Action item:
From the data below, copy each line that includes the word "через".

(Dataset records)
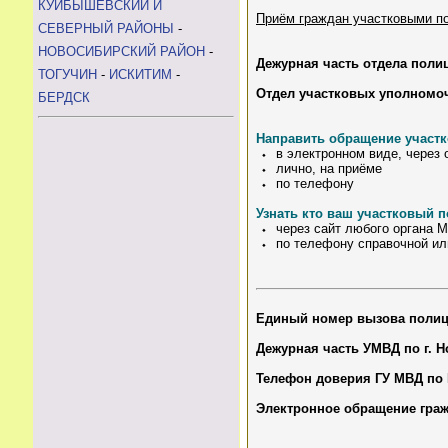
КУЙБЫШЕВСКИЙ И
Приём граждан участковыми п
СЕВЕРНЫЙ РАЙОНЫ
-
НОВОСИБИРСКИЙ РАЙОН
-
Дежурная часть отдела пол
ТОГУЧИН
-
ИСКИТИМ
-
Отдел участковых уполномо
БЕРДСК
Направить обращение участ
⬩ в электронном виде, через
⬩ лично, на приёме
⬩ по телефону
Узнать кто ваш участковый 
⬩ через сайт любого органа М
⬩ по телефону справочной или
Единый номер вызова поли
Дежурная часть УМВД по г. Н
Телефон доверия ГУ МВД по 
Электронное обращение гра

Answer to this problem:
⬩ в электронном виде, через
⬩ через сайт любого органа М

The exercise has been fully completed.